Они вновь замолчали: в роще, заполняя паузу, опять заухала сова. Авдотья медленно выдохнула.
– Я не боюсь путешествия, Иван Алексеевич. – И улыбнулась, подняв к нему бледное, как у Оссианова духа пещер, лицо. – Дорога имеет начало и конец. Она имеет цель. И цель эта отрадна.
– Тогда я и вовсе не понимаю… Что вас смущает? Неужели моя помощь? Не желаете быть мне обязанной? – И он в растерянности совсем по-мужицки почесал бороду. – У меня и в мыслях не было…
Бесстрашный поручик был явно смущен. Авдотья снова улыбнулась: все-таки утешительно осознавать, что и мужской ум ограничен в некоторых предметах.
– Иван Алексеевич, поверьте, искренняя помощь от соотечественника, друга семьи, была бы принята мной с благодарностью, но…
– Но? – нахмурился Потасов.
– Но и у меня есть свои обязательства. Я не покину Приволья, пока не найду убийцу девочек. Пару дней назад он забрал еще одну, судьба ее нам неизвестна. Жива ли? Или уже в ином мире? Но мы ищем ее, и французы нам помогают… – Дуня пожала плечами. – Как ни странно это может для вас прозвучать, они наши союзники в поимке душегубца, и нападать на них лишь для того, чтобы прикрыть наше семейное отступление к Москве, для меня немыслимо. Проще прийти и напрямую объявить о наших планах майору. Поверьте, никто не станет ни удерживать нас, ни преследовать. – При мысли о подобной перспективе у Авдотьи горько сжалось сердце.
– Вы, кажется, весьма уверены в вашем артиллеристе, – сухо кашлянул Потасов. – Но что станет с вами и вашими близкими, когда он покинет имение?
– Дайте мне время, Иван Алексеевич, – попыталась улыбнуться, да так и не сумела, Авдотья. – Я верю в Божью справедливость. И если она существует, значит, скоро мы отыщем Глашку, а вместе с ней и того, кто ее украл. До тех пор прошу вас не предпринимать никаких шагов.

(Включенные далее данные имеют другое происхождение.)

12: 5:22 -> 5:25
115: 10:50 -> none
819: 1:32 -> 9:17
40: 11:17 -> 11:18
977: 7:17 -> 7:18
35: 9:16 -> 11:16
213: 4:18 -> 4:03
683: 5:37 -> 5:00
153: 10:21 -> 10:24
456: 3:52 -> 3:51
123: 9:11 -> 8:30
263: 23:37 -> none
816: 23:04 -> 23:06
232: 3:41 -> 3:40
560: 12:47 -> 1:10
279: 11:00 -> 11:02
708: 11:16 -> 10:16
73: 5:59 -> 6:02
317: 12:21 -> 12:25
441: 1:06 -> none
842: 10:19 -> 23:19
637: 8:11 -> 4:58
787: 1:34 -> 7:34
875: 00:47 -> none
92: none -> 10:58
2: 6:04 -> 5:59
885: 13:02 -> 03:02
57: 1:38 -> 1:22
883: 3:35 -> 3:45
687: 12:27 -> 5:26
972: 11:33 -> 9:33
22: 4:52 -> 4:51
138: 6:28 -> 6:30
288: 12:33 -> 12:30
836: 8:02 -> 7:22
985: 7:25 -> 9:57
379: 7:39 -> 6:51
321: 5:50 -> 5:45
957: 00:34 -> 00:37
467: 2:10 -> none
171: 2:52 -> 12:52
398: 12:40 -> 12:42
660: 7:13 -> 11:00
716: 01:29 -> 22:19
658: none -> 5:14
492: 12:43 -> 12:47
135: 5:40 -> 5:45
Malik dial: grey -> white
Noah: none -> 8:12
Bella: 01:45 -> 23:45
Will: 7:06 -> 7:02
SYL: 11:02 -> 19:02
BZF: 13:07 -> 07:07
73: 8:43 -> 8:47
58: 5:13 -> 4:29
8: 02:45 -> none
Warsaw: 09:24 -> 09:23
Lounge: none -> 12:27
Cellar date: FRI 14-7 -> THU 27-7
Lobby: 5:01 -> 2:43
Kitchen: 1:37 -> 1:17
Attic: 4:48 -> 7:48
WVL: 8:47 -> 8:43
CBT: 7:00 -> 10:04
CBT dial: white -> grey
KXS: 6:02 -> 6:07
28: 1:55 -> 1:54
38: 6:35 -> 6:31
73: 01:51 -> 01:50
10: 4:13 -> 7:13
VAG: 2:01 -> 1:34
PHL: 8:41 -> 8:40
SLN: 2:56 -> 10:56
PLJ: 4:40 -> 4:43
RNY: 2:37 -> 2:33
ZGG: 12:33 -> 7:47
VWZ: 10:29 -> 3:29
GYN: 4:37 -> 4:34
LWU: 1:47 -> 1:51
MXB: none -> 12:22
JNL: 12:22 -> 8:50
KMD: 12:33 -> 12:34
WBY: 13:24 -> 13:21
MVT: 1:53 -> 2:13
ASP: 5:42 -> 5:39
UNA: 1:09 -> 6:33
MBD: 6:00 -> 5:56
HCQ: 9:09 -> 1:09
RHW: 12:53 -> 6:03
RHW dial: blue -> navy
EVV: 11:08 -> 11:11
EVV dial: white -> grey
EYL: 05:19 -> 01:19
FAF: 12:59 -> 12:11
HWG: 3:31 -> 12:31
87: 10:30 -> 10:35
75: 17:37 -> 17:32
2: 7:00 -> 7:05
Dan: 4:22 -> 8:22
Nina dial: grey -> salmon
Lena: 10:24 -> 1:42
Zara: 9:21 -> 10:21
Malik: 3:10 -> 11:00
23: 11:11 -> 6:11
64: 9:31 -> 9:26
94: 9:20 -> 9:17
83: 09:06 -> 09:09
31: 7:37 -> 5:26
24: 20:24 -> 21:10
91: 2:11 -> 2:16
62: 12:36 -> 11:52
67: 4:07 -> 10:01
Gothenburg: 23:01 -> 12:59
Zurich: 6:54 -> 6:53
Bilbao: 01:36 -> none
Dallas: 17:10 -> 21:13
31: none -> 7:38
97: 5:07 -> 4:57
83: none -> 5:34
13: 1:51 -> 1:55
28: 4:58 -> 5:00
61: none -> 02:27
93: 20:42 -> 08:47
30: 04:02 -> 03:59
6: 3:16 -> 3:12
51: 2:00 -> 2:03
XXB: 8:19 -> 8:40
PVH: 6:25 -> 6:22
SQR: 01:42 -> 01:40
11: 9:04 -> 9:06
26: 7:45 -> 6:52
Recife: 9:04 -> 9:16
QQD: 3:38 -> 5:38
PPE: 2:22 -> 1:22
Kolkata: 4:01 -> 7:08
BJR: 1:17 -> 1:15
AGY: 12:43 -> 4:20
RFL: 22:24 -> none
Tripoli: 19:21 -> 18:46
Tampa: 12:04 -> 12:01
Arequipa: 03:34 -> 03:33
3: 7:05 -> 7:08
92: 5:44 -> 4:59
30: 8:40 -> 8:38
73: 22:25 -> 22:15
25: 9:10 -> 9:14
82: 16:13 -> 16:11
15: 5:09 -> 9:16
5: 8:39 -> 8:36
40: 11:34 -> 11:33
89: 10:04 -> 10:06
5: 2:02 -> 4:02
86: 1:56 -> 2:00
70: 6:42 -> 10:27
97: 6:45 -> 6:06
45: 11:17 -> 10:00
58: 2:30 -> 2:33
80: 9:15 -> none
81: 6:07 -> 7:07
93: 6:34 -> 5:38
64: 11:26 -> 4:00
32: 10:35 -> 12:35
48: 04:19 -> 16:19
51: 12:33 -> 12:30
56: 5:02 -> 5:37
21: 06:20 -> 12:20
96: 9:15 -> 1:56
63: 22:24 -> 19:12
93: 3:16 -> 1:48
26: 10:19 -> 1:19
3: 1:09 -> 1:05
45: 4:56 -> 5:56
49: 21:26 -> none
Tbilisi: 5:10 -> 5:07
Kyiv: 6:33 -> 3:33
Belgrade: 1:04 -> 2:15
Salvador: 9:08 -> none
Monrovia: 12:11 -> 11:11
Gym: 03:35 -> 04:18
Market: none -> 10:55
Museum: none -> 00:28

– Бездействовать иногда сложнее, чем действовать, – поклонился ей Потасов. – Обещайте тогда и вы мне кое-что, княжна. Во-первых, со всею серьезностию обдумать мною сказанное и переговорить с вашим батюшкой.
Авдотья торжественно кивнула.
– Во-вторых, позвольте приставить дежурить к вашему дому Игната. Так, если вам вдруг понадобится моя помощь, вы сможете передать через него мне послание – довольно будет знака с вашей стороны – и я встречу вас на этом же самом месте.